Data for analysis START
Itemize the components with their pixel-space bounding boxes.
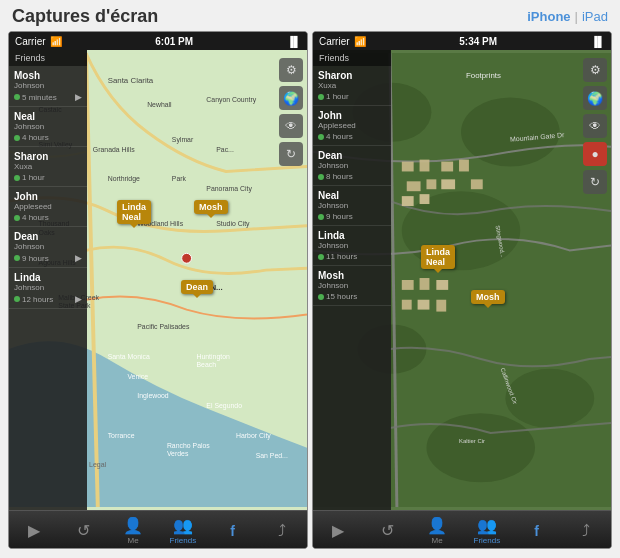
battery-1: ▐▌ [287, 36, 301, 47]
person-mosh-2[interactable]: Mosh Johnson 15 hours [313, 266, 391, 306]
svg-point-32 [182, 253, 192, 263]
wifi-icon-2: 📶 [354, 36, 366, 47]
sidebar-header-2: Friends [313, 50, 391, 66]
marker-mosh-1: Mosh [194, 200, 228, 214]
refresh-icon-2: ↺ [381, 521, 394, 540]
phone-screenshot-1: Carrier 📶 6:01 PM ▐▌ [8, 31, 308, 549]
eye-btn-1[interactable]: 👁 [279, 114, 303, 138]
svg-text:Canyon Country: Canyon Country [206, 96, 256, 104]
svg-text:Kaltier Cir: Kaltier Cir [459, 438, 485, 444]
svg-rect-44 [402, 196, 414, 206]
toolbar-refresh-2[interactable]: ↺ [363, 521, 413, 540]
svg-text:Venice: Venice [127, 373, 148, 380]
dot-btn-2[interactable]: ● [583, 142, 607, 166]
toolbar-friends-1[interactable]: 👥 Friends [158, 516, 208, 545]
status-bar-1: Carrier 📶 6:01 PM ▐▌ [9, 32, 307, 50]
dot-green [318, 294, 324, 300]
person-sharon-2[interactable]: Sharon Xuxa 1 hour [313, 66, 391, 106]
refresh-btn-1[interactable]: ↻ [279, 142, 303, 166]
toolbar-me-1[interactable]: 👤 Me [108, 516, 158, 545]
settings-btn-2[interactable]: ⚙ [583, 58, 607, 82]
svg-text:Pac...: Pac... [216, 146, 234, 153]
person-neal-1[interactable]: Neal Johnson 4 hours [9, 107, 87, 147]
svg-rect-54 [418, 300, 430, 310]
status-right-2: ▐▌ [591, 36, 605, 47]
toolbar-share-2[interactable]: ⤴ [561, 522, 611, 540]
me-icon-1: 👤 [123, 516, 143, 535]
tab-iphone[interactable]: iPhone [527, 9, 570, 24]
tab-ipad[interactable]: iPad [582, 9, 608, 24]
share-icon-1: ⤴ [278, 522, 286, 540]
svg-text:Santa Clarita: Santa Clarita [108, 76, 154, 85]
globe-btn-1[interactable]: 🌍 [279, 86, 303, 110]
time-2: 5:34 PM [459, 36, 497, 47]
carrier-2: Carrier [319, 36, 350, 47]
map-area-1[interactable]: Santa Clarita Castaic Newhall Canyon Cou… [9, 50, 307, 510]
toolbar-me-2[interactable]: 👤 Me [412, 516, 462, 545]
svg-rect-42 [407, 181, 421, 191]
person-linda-1[interactable]: Linda Johnson 12 hours ▶ [9, 268, 87, 309]
dot-green [318, 174, 324, 180]
person-john-2[interactable]: John Appleseed 4 hours [313, 106, 391, 146]
page-title: Captures d'écran [12, 6, 158, 27]
status-left-2: Carrier 📶 [319, 36, 366, 47]
eye-btn-2[interactable]: 👁 [583, 114, 607, 138]
me-label-2: Me [432, 536, 443, 545]
status-left-1: Carrier 📶 [15, 36, 62, 47]
play-icon-1: ▶ [28, 521, 40, 540]
svg-rect-53 [402, 300, 412, 310]
map-satellite: Mountain Gate Dr Stingwood... Callinwood… [313, 50, 611, 510]
svg-text:Northridge: Northridge [108, 175, 140, 183]
friends-icon-1: 👥 [173, 516, 193, 535]
dot-green [318, 94, 324, 100]
toolbar-play-2[interactable]: ▶ [313, 521, 363, 540]
person-john-1[interactable]: John Appleseed 4 hours [9, 187, 87, 227]
refresh-btn-2[interactable]: ↻ [583, 170, 607, 194]
svg-rect-43 [426, 179, 436, 189]
svg-rect-51 [420, 278, 430, 290]
battery-2: ▐▌ [591, 36, 605, 47]
svg-rect-47 [459, 160, 469, 172]
globe-btn-2[interactable]: 🌍 [583, 86, 607, 110]
toolbar-refresh-1[interactable]: ↺ [59, 521, 109, 540]
svg-point-38 [505, 369, 594, 428]
person-dean-1[interactable]: Dean Johnson 9 hours ▶ [9, 227, 87, 268]
map-controls-right-2: ⚙ 🌍 👁 ● ↻ [583, 58, 607, 194]
toolbar-friends-2[interactable]: 👥 Friends [462, 516, 512, 545]
me-label-1: Me [128, 536, 139, 545]
svg-text:Inglewood: Inglewood [137, 392, 169, 400]
map-area-2[interactable]: Mountain Gate Dr Stingwood... Callinwood… [313, 50, 611, 510]
svg-text:Granada Hills: Granada Hills [93, 146, 135, 153]
svg-text:Panorama City: Panorama City [206, 185, 252, 193]
svg-text:Huntington: Huntington [196, 353, 229, 361]
me-icon-2: 👤 [427, 516, 447, 535]
dot-green [14, 94, 20, 100]
svg-rect-41 [420, 160, 430, 172]
dot-green [14, 296, 20, 302]
toolbar-share-1[interactable]: ⤴ [257, 522, 307, 540]
settings-btn-1[interactable]: ⚙ [279, 58, 303, 82]
device-tabs: iPhone | iPad [527, 9, 608, 24]
svg-rect-46 [441, 162, 453, 172]
dot-green [318, 214, 324, 220]
facebook-icon-2: f [534, 523, 539, 539]
person-mosh-1[interactable]: Mosh Johnson 5 minutes ▶ [9, 66, 87, 107]
toolbar-play-1[interactable]: ▶ [9, 521, 59, 540]
dot-green [318, 134, 324, 140]
toolbar-1: ▶ ↺ 👤 Me 👥 Friends f ⤴ [9, 510, 307, 549]
svg-rect-50 [402, 280, 414, 290]
status-bar-2: Carrier 📶 5:34 PM ▐▌ [313, 32, 611, 50]
toolbar-facebook-2[interactable]: f [512, 523, 562, 539]
svg-rect-49 [471, 179, 483, 189]
person-linda-2[interactable]: Linda Johnson 11 hours [313, 226, 391, 266]
screenshots-container: Carrier 📶 6:01 PM ▐▌ [0, 31, 620, 557]
svg-text:San Ped...: San Ped... [256, 452, 288, 459]
person-dean-2[interactable]: Dean Johnson 8 hours [313, 146, 391, 186]
wifi-icon-1: 📶 [50, 36, 62, 47]
person-sharon-1[interactable]: Sharon Xuxa 1 hour [9, 147, 87, 187]
person-neal-2[interactable]: Neal Johnson 9 hours [313, 186, 391, 226]
svg-text:Harbor City: Harbor City [236, 432, 271, 440]
svg-rect-52 [436, 280, 448, 290]
toolbar-facebook-1[interactable]: f [208, 523, 258, 539]
play-icon-2: ▶ [332, 521, 344, 540]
Data for analysis END
- Assignment:
Omit the pictures, and quote the material above exactly as given.

- The completed task:
Itemize the components with their pixel-space bounding boxes.
battery-1: ▐▌ [287, 36, 301, 47]
person-mosh-2[interactable]: Mosh Johnson 15 hours [313, 266, 391, 306]
svg-point-32 [182, 253, 192, 263]
wifi-icon-2: 📶 [354, 36, 366, 47]
sidebar-header-2: Friends [313, 50, 391, 66]
marker-mosh-1: Mosh [194, 200, 228, 214]
refresh-icon-2: ↺ [381, 521, 394, 540]
phone-screenshot-1: Carrier 📶 6:01 PM ▐▌ [8, 31, 308, 549]
eye-btn-1[interactable]: 👁 [279, 114, 303, 138]
svg-text:Canyon Country: Canyon Country [206, 96, 256, 104]
svg-text:Kaltier Cir: Kaltier Cir [459, 438, 485, 444]
svg-rect-44 [402, 196, 414, 206]
toolbar-refresh-2[interactable]: ↺ [363, 521, 413, 540]
svg-text:Venice: Venice [127, 373, 148, 380]
dot-btn-2[interactable]: ● [583, 142, 607, 166]
toolbar-friends-1[interactable]: 👥 Friends [158, 516, 208, 545]
status-bar-1: Carrier 📶 6:01 PM ▐▌ [9, 32, 307, 50]
dot-green [318, 294, 324, 300]
person-sharon-2[interactable]: Sharon Xuxa 1 hour [313, 66, 391, 106]
refresh-btn-1[interactable]: ↻ [279, 142, 303, 166]
toolbar-me-1[interactable]: 👤 Me [108, 516, 158, 545]
settings-btn-2[interactable]: ⚙ [583, 58, 607, 82]
svg-text:Pac...: Pac... [216, 146, 234, 153]
person-neal-1[interactable]: Neal Johnson 4 hours [9, 107, 87, 147]
svg-rect-54 [418, 300, 430, 310]
status-right-2: ▐▌ [591, 36, 605, 47]
toolbar-share-2[interactable]: ⤴ [561, 522, 611, 540]
me-icon-1: 👤 [123, 516, 143, 535]
tab-iphone[interactable]: iPhone [527, 9, 570, 24]
tab-ipad[interactable]: iPad [582, 9, 608, 24]
share-icon-1: ⤴ [278, 522, 286, 540]
svg-text:Santa Clarita: Santa Clarita [108, 76, 154, 85]
globe-btn-1[interactable]: 🌍 [279, 86, 303, 110]
time-2: 5:34 PM [459, 36, 497, 47]
carrier-2: Carrier [319, 36, 350, 47]
map-area-1[interactable]: Santa Clarita Castaic Newhall Canyon Cou… [9, 50, 307, 510]
toolbar-me-2[interactable]: 👤 Me [412, 516, 462, 545]
svg-rect-42 [407, 181, 421, 191]
person-linda-1[interactable]: Linda Johnson 12 hours ▶ [9, 268, 87, 309]
dot-green [318, 174, 324, 180]
person-john-2[interactable]: John Appleseed 4 hours [313, 106, 391, 146]
page-title: Captures d'écran [12, 6, 158, 27]
status-left-2: Carrier 📶 [319, 36, 366, 47]
eye-btn-2[interactable]: 👁 [583, 114, 607, 138]
me-label-2: Me [432, 536, 443, 545]
status-left-1: Carrier 📶 [15, 36, 62, 47]
play-icon-1: ▶ [28, 521, 40, 540]
svg-rect-53 [402, 300, 412, 310]
map-satellite: Mountain Gate Dr Stingwood... Callinwood… [313, 50, 611, 510]
svg-text:Northridge: Northridge [108, 175, 140, 183]
friends-icon-1: 👥 [173, 516, 193, 535]
dot-green [318, 94, 324, 100]
toolbar-play-2[interactable]: ▶ [313, 521, 363, 540]
person-john-1[interactable]: John Appleseed 4 hours [9, 187, 87, 227]
refresh-btn-2[interactable]: ↻ [583, 170, 607, 194]
svg-rect-43 [426, 179, 436, 189]
svg-rect-51 [420, 278, 430, 290]
battery-2: ▐▌ [591, 36, 605, 47]
svg-rect-47 [459, 160, 469, 172]
globe-btn-2[interactable]: 🌍 [583, 86, 607, 110]
toolbar-refresh-1[interactable]: ↺ [59, 521, 109, 540]
svg-point-38 [505, 369, 594, 428]
person-dean-1[interactable]: Dean Johnson 9 hours ▶ [9, 227, 87, 268]
map-controls-right-2: ⚙ 🌍 👁 ● ↻ [583, 58, 607, 194]
toolbar-friends-2[interactable]: 👥 Friends [462, 516, 512, 545]
me-label-1: Me [128, 536, 139, 545]
svg-text:Inglewood: Inglewood [137, 392, 169, 400]
map-area-2[interactable]: Mountain Gate Dr Stingwood... Callinwood… [313, 50, 611, 510]
svg-text:Granada Hills: Granada Hills [93, 146, 135, 153]
svg-text:Panorama City: Panorama City [206, 185, 252, 193]
svg-text:Huntington: Huntington [196, 353, 229, 361]
me-icon-2: 👤 [427, 516, 447, 535]
dot-green [14, 94, 20, 100]
svg-rect-41 [420, 160, 430, 172]
dot-green [14, 296, 20, 302]
toolbar-share-1[interactable]: ⤴ [257, 522, 307, 540]
settings-btn-1[interactable]: ⚙ [279, 58, 303, 82]
device-tabs: iPhone | iPad [527, 9, 608, 24]
svg-rect-46 [441, 162, 453, 172]
dot-green [318, 214, 324, 220]
facebook-icon-2: f [534, 523, 539, 539]
person-mosh-1[interactable]: Mosh Johnson 5 minutes ▶ [9, 66, 87, 107]
toolbar-play-1[interactable]: ▶ [9, 521, 59, 540]
dot-green [318, 134, 324, 140]
toolbar-1: ▶ ↺ 👤 Me 👥 Friends f ⤴ [9, 510, 307, 549]
svg-rect-50 [402, 280, 414, 290]
status-bar-2: Carrier 📶 5:34 PM ▐▌ [313, 32, 611, 50]
toolbar-facebook-2[interactable]: f [512, 523, 562, 539]
svg-rect-49 [471, 179, 483, 189]
person-linda-2[interactable]: Linda Johnson 11 hours [313, 226, 391, 266]
screenshots-container: Carrier 📶 6:01 PM ▐▌ [0, 31, 620, 557]
svg-text:San Ped...: San Ped... [256, 452, 288, 459]
person-dean-2[interactable]: Dean Johnson 8 hours [313, 146, 391, 186]
wifi-icon-1: 📶 [50, 36, 62, 47]
person-sharon-1[interactable]: Sharon Xuxa 1 hour [9, 147, 87, 187]
person-neal-2[interactable]: Neal Johnson 9 hours [313, 186, 391, 226]
svg-text:Harbor City: Harbor City [236, 432, 271, 440]
svg-rect-52 [436, 280, 448, 290]
toolbar-facebook-1[interactable]: f [208, 523, 258, 539]
play-icon-2: ▶ [332, 521, 344, 540]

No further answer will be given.